TOCOPHEROL-MEDIATED PEROXIDATION - THE PROOXIDANT EFFECT OF VITAMIN-E ON THE RADICAL-INITIATED OXIDATION OF HUMAN LOW-DENSITY-LIPOPROTEIN

Oxidation of human low-density lipoprotein (LDL) is implicated as an initiator of athcrosclerosis. Alpha-tocopherol (alpha-TocH) may thus inhibit atherosclerosis because it is the major and most active chain-breaking antioxidant in extracted LDL lipid.

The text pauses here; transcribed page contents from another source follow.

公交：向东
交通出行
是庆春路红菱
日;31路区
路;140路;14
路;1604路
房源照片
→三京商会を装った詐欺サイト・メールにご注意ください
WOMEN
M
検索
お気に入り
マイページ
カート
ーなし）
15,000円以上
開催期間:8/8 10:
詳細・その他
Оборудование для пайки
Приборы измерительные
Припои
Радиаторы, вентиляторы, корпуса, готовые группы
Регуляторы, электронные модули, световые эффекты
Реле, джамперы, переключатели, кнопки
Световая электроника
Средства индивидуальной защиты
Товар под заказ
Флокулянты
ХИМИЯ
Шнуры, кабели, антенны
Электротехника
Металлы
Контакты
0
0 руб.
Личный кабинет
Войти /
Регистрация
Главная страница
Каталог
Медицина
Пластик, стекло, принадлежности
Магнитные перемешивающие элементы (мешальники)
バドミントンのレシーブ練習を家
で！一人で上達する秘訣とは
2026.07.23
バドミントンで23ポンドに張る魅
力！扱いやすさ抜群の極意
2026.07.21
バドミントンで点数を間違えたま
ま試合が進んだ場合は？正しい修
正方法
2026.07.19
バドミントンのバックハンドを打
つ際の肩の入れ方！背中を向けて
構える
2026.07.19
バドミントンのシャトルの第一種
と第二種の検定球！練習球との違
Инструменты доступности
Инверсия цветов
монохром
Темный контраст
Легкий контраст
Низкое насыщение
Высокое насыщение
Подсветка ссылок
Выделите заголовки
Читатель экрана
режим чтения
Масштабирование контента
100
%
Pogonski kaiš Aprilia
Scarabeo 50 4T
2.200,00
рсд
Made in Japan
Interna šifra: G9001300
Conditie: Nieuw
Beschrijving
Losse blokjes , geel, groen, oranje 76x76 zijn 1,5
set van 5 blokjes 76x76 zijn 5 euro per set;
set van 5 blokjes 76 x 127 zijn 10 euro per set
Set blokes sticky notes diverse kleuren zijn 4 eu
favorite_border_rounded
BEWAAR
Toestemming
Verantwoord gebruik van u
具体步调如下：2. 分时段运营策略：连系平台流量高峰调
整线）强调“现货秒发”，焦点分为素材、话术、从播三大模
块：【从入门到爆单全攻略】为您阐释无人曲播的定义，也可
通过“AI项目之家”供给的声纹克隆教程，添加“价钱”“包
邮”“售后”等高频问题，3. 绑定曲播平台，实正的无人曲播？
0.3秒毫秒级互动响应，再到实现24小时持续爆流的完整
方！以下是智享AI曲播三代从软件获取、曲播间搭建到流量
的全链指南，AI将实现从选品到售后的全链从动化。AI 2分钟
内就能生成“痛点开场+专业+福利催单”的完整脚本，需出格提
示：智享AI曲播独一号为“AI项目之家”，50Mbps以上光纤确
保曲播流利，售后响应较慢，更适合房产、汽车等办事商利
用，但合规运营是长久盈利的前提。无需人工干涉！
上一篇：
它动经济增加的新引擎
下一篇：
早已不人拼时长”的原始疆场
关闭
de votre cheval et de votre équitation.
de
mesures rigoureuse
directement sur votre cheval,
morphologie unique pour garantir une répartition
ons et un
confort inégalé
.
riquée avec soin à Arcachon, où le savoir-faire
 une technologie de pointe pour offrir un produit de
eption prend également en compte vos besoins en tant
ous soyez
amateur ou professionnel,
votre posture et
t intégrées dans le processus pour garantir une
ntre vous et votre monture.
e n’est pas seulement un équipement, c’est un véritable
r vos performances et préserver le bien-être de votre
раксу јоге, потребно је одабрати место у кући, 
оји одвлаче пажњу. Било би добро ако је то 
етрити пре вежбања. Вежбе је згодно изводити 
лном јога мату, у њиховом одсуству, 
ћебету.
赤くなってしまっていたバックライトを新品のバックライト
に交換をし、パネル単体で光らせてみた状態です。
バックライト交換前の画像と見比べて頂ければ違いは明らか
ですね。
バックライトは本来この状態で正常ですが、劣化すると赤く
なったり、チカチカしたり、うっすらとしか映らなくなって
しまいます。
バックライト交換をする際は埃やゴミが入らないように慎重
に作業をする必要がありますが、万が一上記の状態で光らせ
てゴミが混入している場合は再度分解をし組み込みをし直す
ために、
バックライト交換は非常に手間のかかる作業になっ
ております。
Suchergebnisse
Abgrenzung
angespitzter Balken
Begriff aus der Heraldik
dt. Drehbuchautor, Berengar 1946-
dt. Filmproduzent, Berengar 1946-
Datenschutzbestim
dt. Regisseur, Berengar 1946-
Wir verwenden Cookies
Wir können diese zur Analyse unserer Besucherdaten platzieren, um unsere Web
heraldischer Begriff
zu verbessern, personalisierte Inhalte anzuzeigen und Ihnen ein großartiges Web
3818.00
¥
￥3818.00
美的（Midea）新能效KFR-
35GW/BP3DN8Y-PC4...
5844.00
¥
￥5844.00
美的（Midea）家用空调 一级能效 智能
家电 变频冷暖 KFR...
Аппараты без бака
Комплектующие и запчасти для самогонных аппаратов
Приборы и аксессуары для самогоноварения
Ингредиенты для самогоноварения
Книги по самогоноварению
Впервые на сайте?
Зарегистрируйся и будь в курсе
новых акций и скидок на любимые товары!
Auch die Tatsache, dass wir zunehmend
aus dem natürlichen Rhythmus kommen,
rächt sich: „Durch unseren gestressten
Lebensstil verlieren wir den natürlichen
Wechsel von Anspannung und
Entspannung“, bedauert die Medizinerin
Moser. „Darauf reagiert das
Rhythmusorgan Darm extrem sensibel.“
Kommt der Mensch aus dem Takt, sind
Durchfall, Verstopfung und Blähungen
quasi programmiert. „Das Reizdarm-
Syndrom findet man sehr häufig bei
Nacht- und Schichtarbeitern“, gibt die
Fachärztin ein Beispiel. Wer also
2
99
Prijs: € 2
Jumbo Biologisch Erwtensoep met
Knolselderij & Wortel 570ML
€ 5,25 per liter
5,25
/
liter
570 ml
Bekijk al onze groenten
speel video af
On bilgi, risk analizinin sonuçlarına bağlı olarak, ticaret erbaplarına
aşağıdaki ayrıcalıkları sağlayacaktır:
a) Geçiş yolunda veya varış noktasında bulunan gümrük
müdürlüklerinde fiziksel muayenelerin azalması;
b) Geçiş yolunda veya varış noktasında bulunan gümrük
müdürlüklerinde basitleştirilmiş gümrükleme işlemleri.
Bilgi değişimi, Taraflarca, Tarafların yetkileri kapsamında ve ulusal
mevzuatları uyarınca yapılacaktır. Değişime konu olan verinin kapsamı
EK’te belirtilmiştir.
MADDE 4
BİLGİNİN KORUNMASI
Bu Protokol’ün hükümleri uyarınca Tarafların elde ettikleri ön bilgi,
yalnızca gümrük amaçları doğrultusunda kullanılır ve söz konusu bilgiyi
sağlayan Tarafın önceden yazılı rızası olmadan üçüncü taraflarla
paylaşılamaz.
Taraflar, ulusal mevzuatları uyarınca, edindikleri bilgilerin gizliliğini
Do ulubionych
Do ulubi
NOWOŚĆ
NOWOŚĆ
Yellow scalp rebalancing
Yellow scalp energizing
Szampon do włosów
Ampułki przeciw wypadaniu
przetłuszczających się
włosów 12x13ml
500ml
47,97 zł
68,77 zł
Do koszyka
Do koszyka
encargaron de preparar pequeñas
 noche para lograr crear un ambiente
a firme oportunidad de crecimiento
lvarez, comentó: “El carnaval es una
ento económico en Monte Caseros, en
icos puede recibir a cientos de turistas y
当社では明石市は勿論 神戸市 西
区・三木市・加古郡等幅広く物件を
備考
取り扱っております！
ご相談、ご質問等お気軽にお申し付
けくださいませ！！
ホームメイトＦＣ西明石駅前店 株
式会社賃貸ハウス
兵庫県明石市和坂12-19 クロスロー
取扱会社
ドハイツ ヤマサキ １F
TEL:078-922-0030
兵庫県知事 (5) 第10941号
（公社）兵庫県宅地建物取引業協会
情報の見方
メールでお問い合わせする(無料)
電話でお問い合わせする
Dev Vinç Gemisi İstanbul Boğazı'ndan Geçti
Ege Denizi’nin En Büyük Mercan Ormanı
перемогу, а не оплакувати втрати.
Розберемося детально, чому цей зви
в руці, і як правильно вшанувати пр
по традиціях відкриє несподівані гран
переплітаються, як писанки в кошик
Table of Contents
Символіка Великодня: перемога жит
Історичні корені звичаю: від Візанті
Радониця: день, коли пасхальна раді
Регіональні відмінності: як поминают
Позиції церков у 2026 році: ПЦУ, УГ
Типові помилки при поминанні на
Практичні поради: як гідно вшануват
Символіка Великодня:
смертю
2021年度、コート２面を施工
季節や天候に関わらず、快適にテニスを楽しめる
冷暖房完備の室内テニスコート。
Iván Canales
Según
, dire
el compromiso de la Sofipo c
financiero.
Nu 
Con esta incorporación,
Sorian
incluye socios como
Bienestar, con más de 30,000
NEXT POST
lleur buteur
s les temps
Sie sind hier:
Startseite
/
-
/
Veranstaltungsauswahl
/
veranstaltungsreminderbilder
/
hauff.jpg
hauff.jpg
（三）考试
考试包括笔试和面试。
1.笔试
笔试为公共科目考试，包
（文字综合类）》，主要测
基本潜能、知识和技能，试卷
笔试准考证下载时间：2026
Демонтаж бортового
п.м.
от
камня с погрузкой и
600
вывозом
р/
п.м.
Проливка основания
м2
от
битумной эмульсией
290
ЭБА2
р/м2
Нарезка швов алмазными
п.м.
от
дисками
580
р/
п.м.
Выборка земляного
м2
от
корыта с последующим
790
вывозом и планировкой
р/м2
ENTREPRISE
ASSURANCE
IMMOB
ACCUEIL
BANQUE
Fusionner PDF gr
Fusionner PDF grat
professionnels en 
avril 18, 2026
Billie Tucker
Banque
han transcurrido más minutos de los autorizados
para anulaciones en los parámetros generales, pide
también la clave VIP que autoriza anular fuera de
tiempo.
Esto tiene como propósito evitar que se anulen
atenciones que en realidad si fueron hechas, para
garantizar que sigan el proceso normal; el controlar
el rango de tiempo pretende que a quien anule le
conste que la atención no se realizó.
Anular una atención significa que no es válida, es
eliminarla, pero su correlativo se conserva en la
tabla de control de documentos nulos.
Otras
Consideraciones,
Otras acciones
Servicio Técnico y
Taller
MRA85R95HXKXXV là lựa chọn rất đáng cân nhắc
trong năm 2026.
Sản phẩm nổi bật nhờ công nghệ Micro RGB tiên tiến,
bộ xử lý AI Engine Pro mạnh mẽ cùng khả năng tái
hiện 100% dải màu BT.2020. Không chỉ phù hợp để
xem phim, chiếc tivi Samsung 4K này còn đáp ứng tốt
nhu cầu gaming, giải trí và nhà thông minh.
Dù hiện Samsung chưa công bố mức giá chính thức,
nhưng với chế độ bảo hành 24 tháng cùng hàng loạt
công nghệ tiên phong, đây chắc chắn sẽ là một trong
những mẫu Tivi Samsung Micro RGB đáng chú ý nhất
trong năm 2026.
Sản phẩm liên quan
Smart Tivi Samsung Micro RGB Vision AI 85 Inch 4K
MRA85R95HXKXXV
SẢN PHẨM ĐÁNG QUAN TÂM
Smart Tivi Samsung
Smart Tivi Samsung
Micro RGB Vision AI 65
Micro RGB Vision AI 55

Our studies show, however, that alpha-TocH can bc a strong prooxidant for the LDL itself, i.e., an aqueous dispersion of lipid-bearing particles. Thus, a steady flux (R(g)) of alkylperoxyl radicals (ROO.) generated from a water-soluble azo initiator induced lipid peroxidation in LDL which was faster in the presence of alpha-TocH than in its absence (for R(g) < 2 nM s-1), insensitive to R(g) and [O2], and inhibited by vitamin C, ubiquinol-10 (normally present in fresh LDL), and small phenolic antioxidants but not inhibited by the aqueous radical scavenger uric acid. Furthermore, LDL peroxidation induced by a water- or lipid-soluble azo initiator or by transition metals in Ham's F-10 cell culture medium was accelerated by increasing the concentration of alpha-TocH in LDL. We propose that LDL peroxidation is initiated by the reaction of ROO. with alpha-TocH and that the inability of the alpha-Toc. formed in this reaction to escape from an LDL particle then forces alpha-Toc. to propagate a radical chain via its reaction with PUFA lipid (LH) within the particle (alpha-Toc. + LH + O2 --> alpha-TocH + LOO.). Termination of a radical chain occurs when a peroxidizing LDL particle captures a second radical from the aqueous medium (ROO. + alpha-Toc. --> nonradical products). Steady-state kinetic analysis of this mechanism yields a theoretical model for tocopherol-mediated peroxidation (TMP) in lipid dispersions which fully explains our findings for LDL. We conclude that peroxidation of LDL lipid can (only) be prevented by agents which eliminate the alpha-Toc. radical: vitamin C and LDL-associated ubiquinol-10 do so by ''exporting the radical'' into the aqueous medium, whereas small phenolic antioxidants (e.g., butylated hydroxytoluene) accelerate the transfer of radicals between particles. The theoretical and practical implications of TMP in LDL, dispersions, and bulk lipids are discussed.